Me gustaba observar cómo el humo
de mi cigarro ascendía en la oscuridad de la noche y se iba poco a poco entremezclando
con la tímida neblina que hacía que el vello se me erizara en aquella madrugada
de septiembre. Un último cigarrillo en el balcón. Una pareja de enamorados se
despedía efusivamente, olvidando por un momento que una impuesta y conservadora
educación sería contraria a aquella despedida.
La miré con ternura. Dormía
plácidamente. El día había sido largo para ella (a diferencia del mío, que
transcurrió con una lentitud abrumadora, casi tediosa) y al llegar a casa le
esperaba lo habitual durante estos últimos días: no era tristeza, sino, quizá
apatía lo que reflejaba mi cara.
Sin embargo el verla salir de la
boca del metro significaba un soplo de aire fresco, una bocanada de felicidad,
que lamentablemente poco a poco se diluía entre los temores y frustraciones que
me habían acompañado durante la jornada.
No es fácil vivir así. Las horas
muertas dan paso a una actividad cerebral desbordada que termina desbordándome.
Un mínimo detalle, un paso en falso, y todo el castillo de naipes que tanto me
había costado apostar en mi cabeza, se desmorona sin remedio.
Parece que el verano está
quedando cada vez más lejano. El vecino del cuarto continúa viendo la
televisión hasta altas horas de la madrugada con el volumen tan alto que no
entiendo como alguien puede dormir en nuestro edificio. La costumbre imagino.
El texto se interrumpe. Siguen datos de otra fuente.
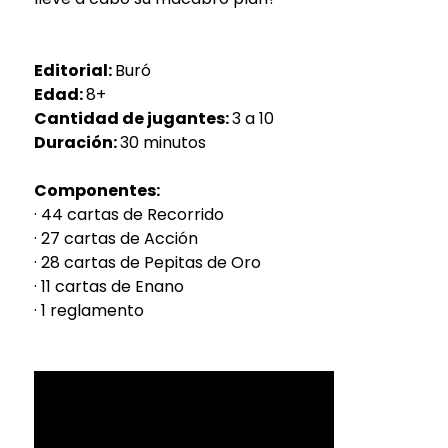
Editorial:
Buró
Edad:
8+
Cantidad de jugantes:
3 a 10
Duración:
30 minutos
Componentes:
· 44 cartas de Recorrido
· 27 cartas de Acción
· 28 cartas de Pepitas de Oro
· 11 cartas de Enano
· 1 reglamento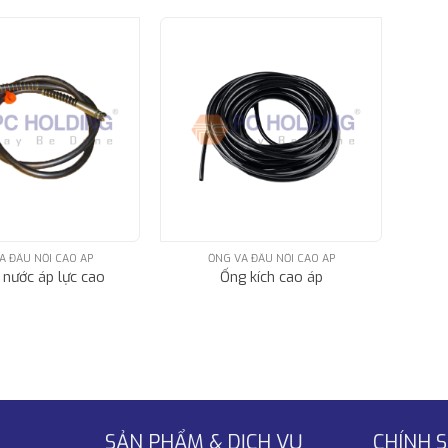
À ĐẦU NỐI CAO ÁP
ỐNG VÀ ĐẦU NỐI CAO ÁP
 nước áp lực cao
Ống kích cao áp
SẢN PHẨM & DỊCH VỤ
CHÍNH 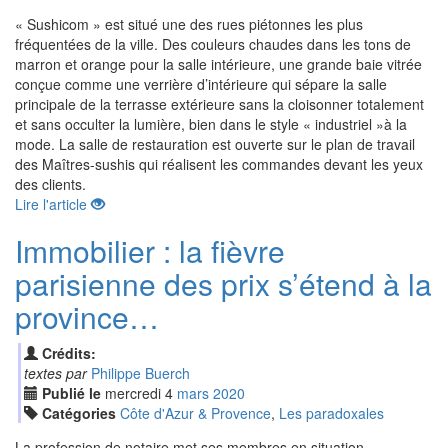
« Sushicom » est situé une des rues piétonnes les plus
fréquentées de la ville. Des couleurs chaudes dans les tons de
marron et orange pour la salle intérieure, une grande baie vitrée
conçue comme une verrière d’intérieure qui sépare la salle
principale de la terrasse extérieure sans la cloisonner totalement
et sans occulter la lumière, bien dans le style « industriel »à la
mode. La salle de restauration est ouverte sur le plan de travail
des Maîtres-sushis qui réalisent les commandes devant les yeux
des clients.
Lire l'article
Immobilier : la fièvre
parisienne des prix s’étend à la
province…
Crédits:
textes par
Philippe Buerch
Publié le
mercredi
4
mar
s
2020
Catégories
Côte d'Azur & Provence
,
Les paradoxales
La profession de notaire met ses membres en situation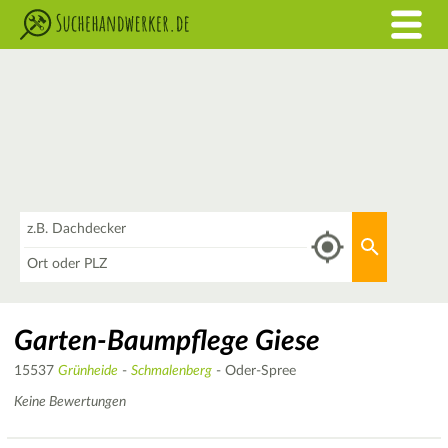
Was
Aktuellen 
Wo
Garten-Baumpflege Giese
15537
Grünheide
-
Schmalenberg
- Oder-Spree
Keine Bewertungen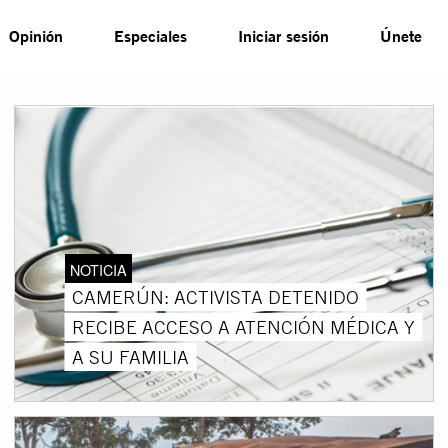
Opinión
Especiales
Iniciar sesión
Únete
NOTICIA
CAMERÚN: ACTIVISTA DETENIDO
RECIBE ACCESO A ATENCIÓN MÉDICA Y
A SU FAMILIA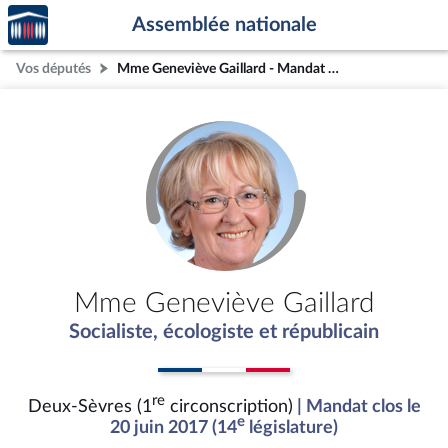
Accèder
Aller au contenu
Aller en bas de la page
Assemblée nationale
à la
page
Vos députés
Mme Geneviève Gaillard - Mandat clos - Deux-Sèvres (1re circonscription)
d'accueil
Mme Geneviève Gaillard
Socialiste, écologiste et républicain
re
Deux-Sèvres (1
circonscription)
| Mandat clos le
e
20 juin 2017 (14
législature)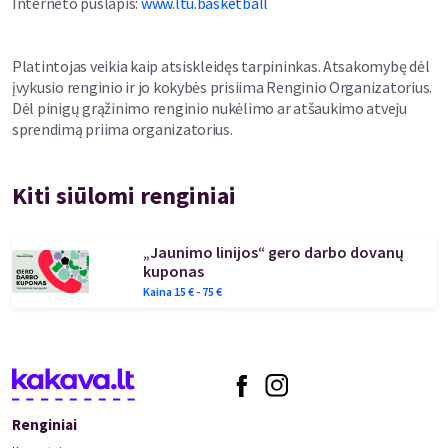
Interneto puslapis
:
www.ltu.basketball
Platintojas veikia kaip atsiskleidęs tarpininkas. Atsakomybę dėl
įvykusio renginio ir jo kokybės prisiima Renginio Organizatorius.
Dėl pinigų grąžinimo renginio nukėlimo ar atšaukimo atveju
sprendimą priima organizatorius.
Kiti siūlomi renginiai
„Jaunimo linijos“ gero darbo dovanų
kuponas
Kaina
15
€ -
75
€
Renginiai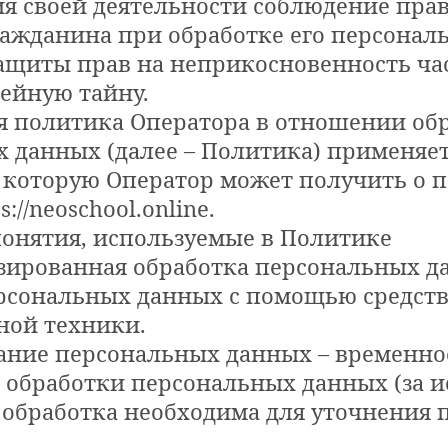
я своей деятельности соблюдение прав
ражданина при обработке его персонал
защиты прав на неприкосновенность ча
ейную тайну.
ая политика Оператора в отношении об
 данных (далее – Политика) применяет
которую Оператор может получить о п
s://neoschool.online.
понятия, используемые в Политике
изированная обработка персональных д
рсональных данных с помощью средст
ной техники.
вание персональных данных – временно
 обработки персональных данных (за 
и обработка необходима для уточнения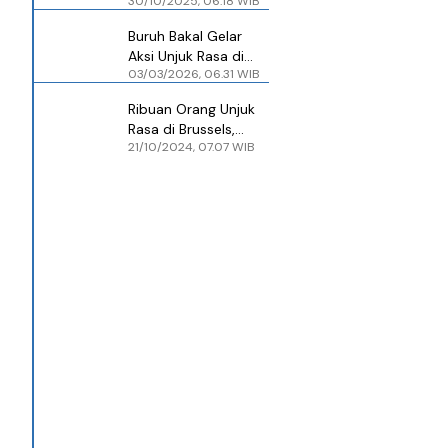
30/10/2025, 06.18 WIB
Upah Minimum Hari
Ini
Buruh Bakal Gelar
Aksi Unjuk Rasa di
03/03/2026, 06.31 WIB
Kemenaker Besok, Ini
Tuntutannya
Ribuan Orang Unjuk
Rasa di Brussels,
21/10/2024, 07.07 WIB
Tuntut Gencatan
Senjata di Gaza dan
Lebanon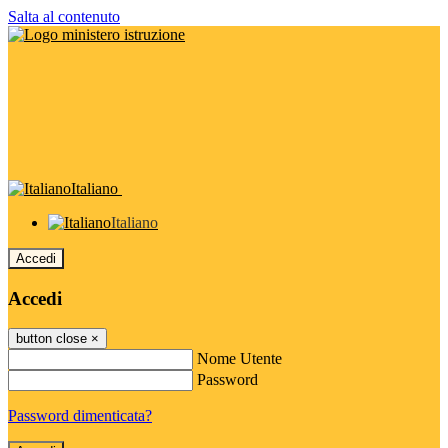
Salta al contenuto
Italiano
Italiano
Accedi
Accedi
button close
×
Nome Utente
Password
Password dimenticata?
Mientras da rienda suelta a su imaginación con películas subidas de tono y
recuerda sus años de juventud, el frescor de la noche hace que cada vez me
cueste más fumarme el par de cigarrillos de rigor en el balcón, observando a lo
lejos cómo el Pirulí se alza majestuoso sobre el cielo madrileño.
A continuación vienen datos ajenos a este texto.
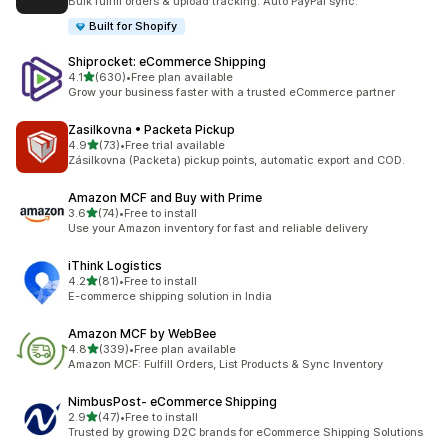
Bulk fulfill orders & upload tracking. Auto PayPal sync.
Built for Shopify
Shiprocket: eCommerce Shipping
เต็ม 5 ดาว
4.1
(630)
•
Free plan available
ทั้งหมด 630 รีวิว
Grow your business faster with a trusted eCommerce partner
Zasilkovna • Packeta Pickup
เต็ม 5 ดาว
4.9
(73)
•
Free trial available
ทั้งหมด 73 รีวิว
Zásilkovna (Packeta) pickup points, automatic export and COD.
Amazon MCF and Buy with Prime
เต็ม 5 ดาว
3.6
(74)
•
Free to install
ทั้งหมด 74 รีวิว
Use your Amazon inventory for fast and reliable delivery
iThink Logistics
เต็ม 5 ดาว
4.2
(81)
•
Free to install
ทั้งหมด 81 รีวิว
E-commerce shipping solution in India
Amazon MCF by WebBee
เต็ม 5 ดาว
4.8
(339)
•
Free plan available
ทั้งหมด 339 รีวิว
Amazon MCF: Fulfill Orders, List Products & Sync Inventory
NimbusPost‑ eCommerce Shipping
เต็ม 5 ดาว
2.9
(47)
•
Free to install
ทั้งหมด 47 รีวิว
Trusted by growing D2C brands for eCommerce Shipping Solutions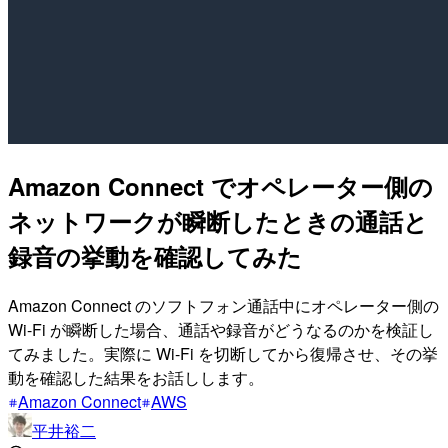
Amazon Connect でオペレーター側の
ネットワークが瞬断したときの通話と
録音の挙動を確認してみた
Amazon Connect のソフトフォン通話中にオペレーター側の
Wi-Fi が瞬断した場合、通話や録音がどうなるのかを検証し
てみました。実際に Wi-Fi を切断してから復帰させ、その挙
動を確認した結果をお話しします。
Amazon Connect
AWS
平井裕二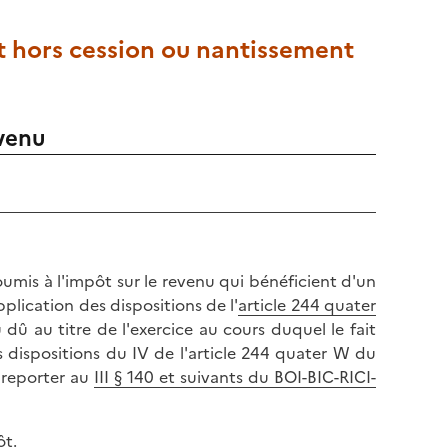
ôt hors cession ou nantissement
evenu
soumis à l'impôt sur le revenu qui bénéficient d'un
pplication des dispositions de l'
article 244 quater
û au titre de l'exercice au cours duquel le fait
 dispositions du IV de l'article 244 quater W du
e reporter au
III § 140 et suivants du BOI-BIC-RICI-
ôt.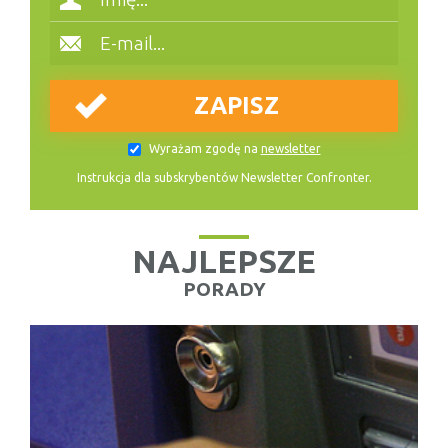
Wyrażam zgodę na
newsletter
Instrukcja dla subskrybentów Newsletter Confronter.
NAJLEPSZE
PORADY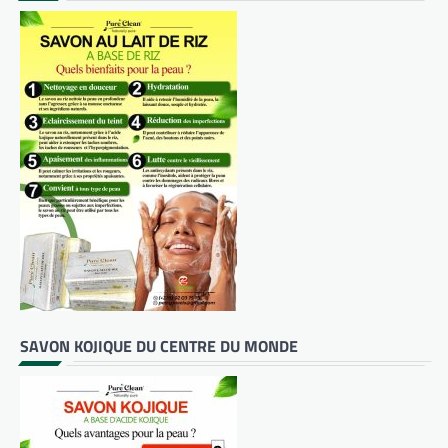
SAVON KOJIQUE DU CENTRE DU MONDE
Ella se mueve ansiosa en la cama.
Aunque dormida, sabe que no estoy allí. Dos caladas más, y la cama volverá a
ser de los dos. Ahora es a mí al que le cuesta dormir sin ella, sin su
presencia a mi izquierda y sin su piel rozando mi mano.
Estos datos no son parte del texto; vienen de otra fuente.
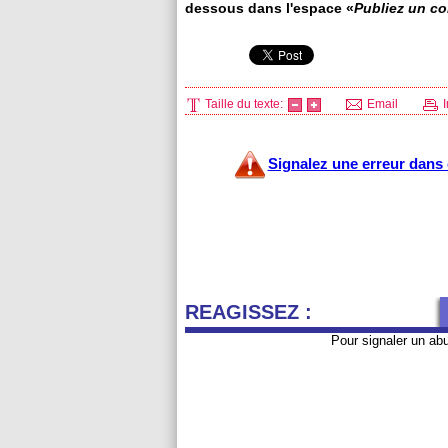
dessous dans l'espace «
Publiez un c
Taille du texte:
Email
I
Signalez une erreur dans c
REAGISSEZ :
Pour signaler un ab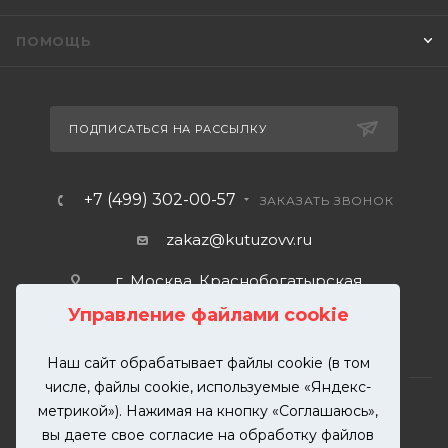
ПОМОЩЬ
ПОДПИСАТЬСЯ НА РАССЫЛКУ
+7 (499) 302-00-57
ЗАКАЗАТЬ ЗВОНОК
zakaz@kutuzovv.ru
г. Москва, Краснобогатырская
улица, 89, стр. 1.
Управление файлами cookie
Наш сайт обрабатывает файлы cookie (в том
числе, файлы cookie, используемые «Яндекс-
метрикой»). Нажимая на кнопку «Соглашаюсь»,
вы даете свое согласие на обработку файлов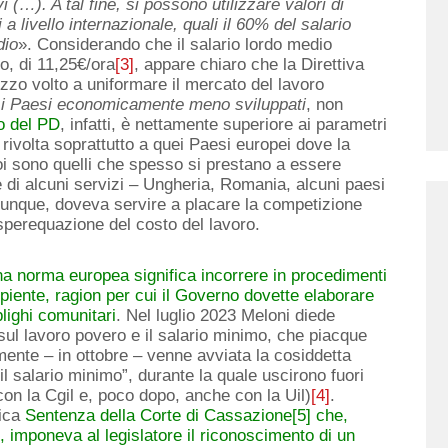
vi (…). A tal fine, si possono utilizzare valori di
a livello internazionale, quali il 60% del salario
dio
». Considerando che il salario lordo medio
to, di 11,25€/ora
[3]
, appare chiaro che la Direttiva
zzo volto a uniformare il mercato del lavoro
a i Paesi economicamente meno sviluppati
, non
o del PD
, infatti, è nettamente superiore ai parametri
rivolta soprattutto a quei Paesi europei dove la
poi sono quelli che spesso si prestano a essere
e di alcuni servizi – Ungheria, Romania, alcuni paesi
 dunque, doveva servire a placare la competizione
sperequazione del costo del lavoro.
na norma europea significa incorrere in procedimenti
piente, ragion per cui il Governo dovette elaborare
blighi comunitari
. Nel luglio 2023 Meloni diede
ul lavoro povero e il salario minimo, che piacque
ente – in ottobre – venne avviata la cosiddetta
 il salario minimo”, durante la quale uscirono fuori
con la Cgil e, poco dopo, anche con la Uil)
[4]
.
rica
Sentenza della Corte di Cassazione
[5]
che,
e, imponeva al legislatore il riconoscimento di un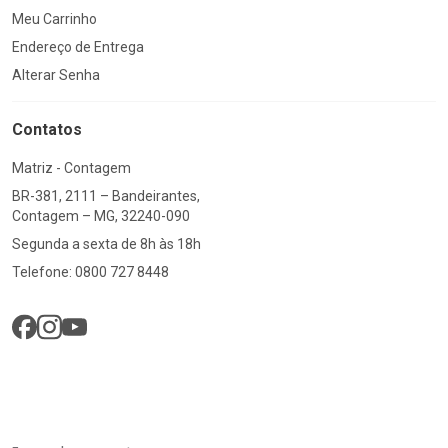
Meu Carrinho
Endereço de Entrega
Alterar Senha
Contatos
Matriz - Contagem
BR-381, 2111 – Bandeirantes,
Contagem – MG, 32240-090
Segunda a sexta de 8h às 18h
Telefone: 0800 727 8448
El tono incandescente de la
ceniza de mi Fortuna ha desaparecido. Oigo los anuncios procedentes de la televisión del viejo
verde del cuarto (pensé que al pagar la cuota te ahorrabas estos trámites
publicitarios entre escena y escena de la película pornográfica de cada
madrugada). Dejo entreabierta la ventana de mi balcón y me pierdo entre las
sábanas. Ella se da la vuelta inconscientemente y se acurruca en mi pecho. No
aguantaré mucho así, pero mientras tanto disfruto del olor de su pelo. La beso
y cierro los ojos. Hasta mañana a la misma hora.